Dangers they face themselves, include:
- Toxic gases: With no safety laws protecting them, they use poisons in their smelting processes at serious health risks to themselves (including Mercury poisoning), with little or no protection.
- Weeks underground without seeing sunlight.
- Basically no safety (not even a hardhat) or communication equipment with the surface.
- No rescue plan or rescue source (beyond friends and family), as even official rescue teams are seldom willing to go into the dangerous tunnels after them.
- Diseased lungs and cancers, predominantly of the throat, mouth and lungs.
- Abductions, beatings, executions or enslavement by rival members.
- Being burned or buried alive by rival gang members.
- Dying of smoke inhalation or being burned alive. Setting fires underground to cook meals and burn the extracted soil, so that the mercury mixes better with the gold, can easily spark underground fires, if a natural gas pocket is struck unwittingly.
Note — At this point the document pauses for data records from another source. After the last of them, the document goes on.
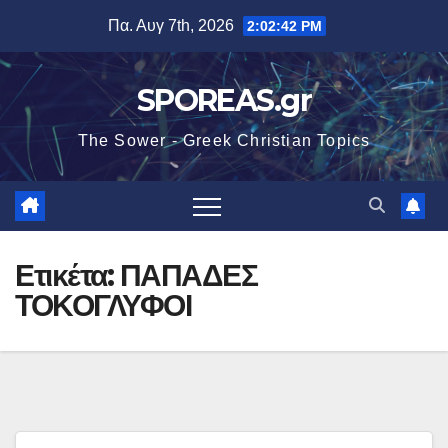
Μετάβαση
Πα. Αυγ 7th, 2026
2:02:42 PM
στο
περιεχόμενο
SPOREAS.gr
The Sower - Greek Christian Topics
Ετικέτα:
ΠΑΠΑΔΕΣ
ΤΟΚΟΓΛΥΦΟΙ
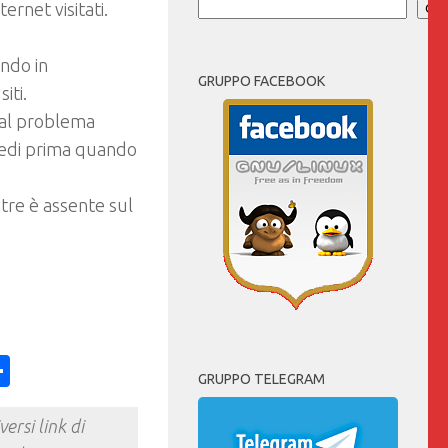
ernet visitati.
Cer
ndo in
GRUPPO FACEBOOK
iti.
 al problema
hiedi prima quando
tre è assente sul
ess
y
int
Condividi
GRUPPO TELEGRAM
ersi link di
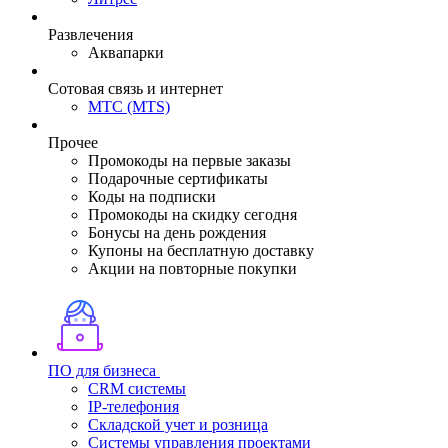
Развлечения
Аквапарки
Сотовая связь и интернет
МТС (MTS)
Прочее
Промокоды на первые заказы
Подарочные сертификаты
Коды на подписки
Промокоды на скидку сегодня
Бонусы на день рождения
Купоны на бесплатную доставку
Акции на повторные покупки
ПО для бизнеса
CRM системы
IP-телефония
Складской учет и розница
Системы управления проектами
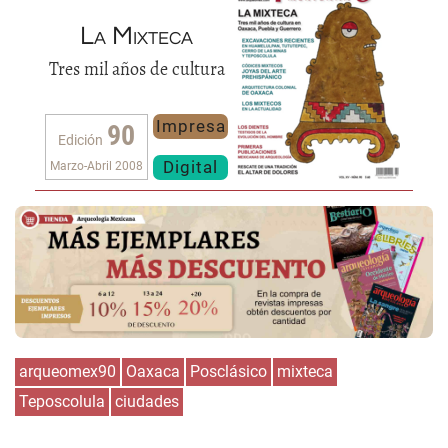
La Mixteca
Tres mil años de cultura
Impresa
90
Edición
Digital
Marzo-Abril 2008
arqueomex90
Oaxaca
Posclásico
mixteca
Teposcolula
ciudades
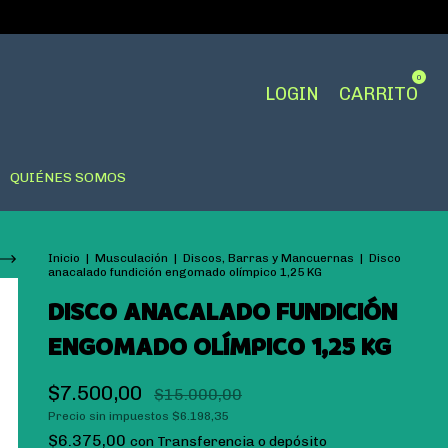
0
LOGIN
CARRITO
QUIÉNES SOMOS
Inicio
|
Musculación
|
Discos, Barras y Mancuernas
|
Disco
anacalado fundición engomado olímpico 1,25 KG
DISCO ANACALADO FUNDICIÓN
ENGOMADO OLÍMPICO 1,25 KG
$7.500,00
$15.000,00
Precio sin impuestos
$6.198,35
$6.375,00
con
Transferencia o depósito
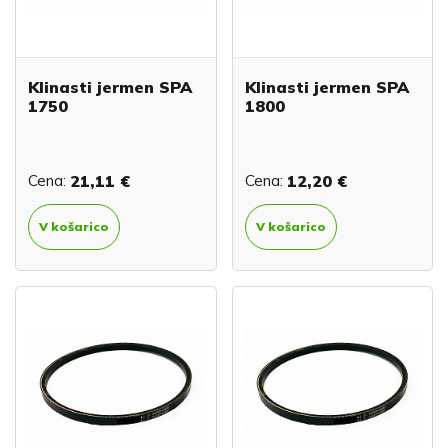
Klinasti jermen SPA
Klinasti jermen SPA
1750
1800
Cena:
21,11 €
Cena:
12,20 €
V košarico
V košarico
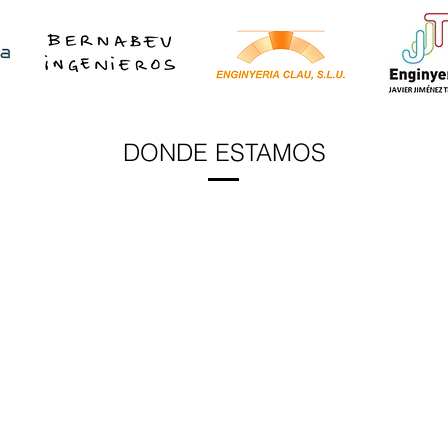
DONDE ESTAMOS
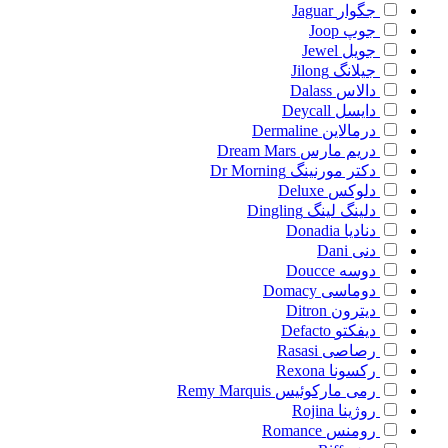
جگوار
Jaguar
جوپ
Joop
جویل
Jewel
جیلانگ
Jilong
دالاس
Dalass
دایسل
Deycall
درمالاین
Dermaline
دریم مارس
Dream Mars
دکتر مورنینگ
Dr Morning
دلوکس
Deluxe
دلینگ لینگ
Dingling
دنادیا
Donadia
دنی
Dani
دوسه
Doucce
دوماسی
Domacy
دیترون
Ditron
دیفکتو
Defacto
رصاصی
Rasasi
رکسونا
Rexona
رمی مارکوئیس
Remy Marquis
روژینا
Rojina
رومنس
Romance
- Dying of diesel fume inhalation. Some use diesel generators for lighting and so on, without extraction fans.
- Being buried alive from collapsed tunnels, entrances or any number of other dangers.
- Being robbed of their haul: in their own tunnels, as they climb out their shafts, or on the way to the gold buyer.
The Illegal Trade of Gold
Whilst the miners take all the dangers, associated with their illegal activities, they get very little for their efforts – around R350 per gram of gold sold in 2014.
The gold traders rake in the millions…just one was reported to have made R17 million in just five months
It is estimated that around 10% of South Africa’s entire gold production is from illegal activities, said in 2013 to amount to a staggering R72 billion. ‘The South African Chamber of Mines says that more than a hundred and fifty million dollars was lost to zama zamas between 1999 and 2004.’ CNN reported.
Of course this is not only a South African problem…but a world-wide one. Wherever there is poverty and mineral riches there will also be exploitation, such as the Illegal miners in Tanzania using child labour, as young as five years of age.
The South African Civil Society Information Service noted in their article: ‘Illegal Gold Mining in South Africa: The Deafening Silence on the Lives and Deaths of the Zama Zama Miners‘ that at the 2013 congress…the National Union of Metalworkers of South Africa (NUMSA) realized that, ‘… alongside fighting for decent work for already formally and informally organised workers, entrepreneurial workers who live in the shadows of formality in precarious jobs need to be recognised and organised if a better future is to be realised for all.’
Whilst it is recognized that this is a very convoluted issue with highly irregular and fractured players, which would make an easy fix difficult under any stretch of the imagination, it is hoped that the focus will spur a desire for some beginning to its resolution.
‘Birthplace of the Sun’ gives a very simplistic answer to this very complex problem – a hope almost…to spur action…to get it resolved for the sake of all involved.
Am I being naive to think that with the will anything can be resolved?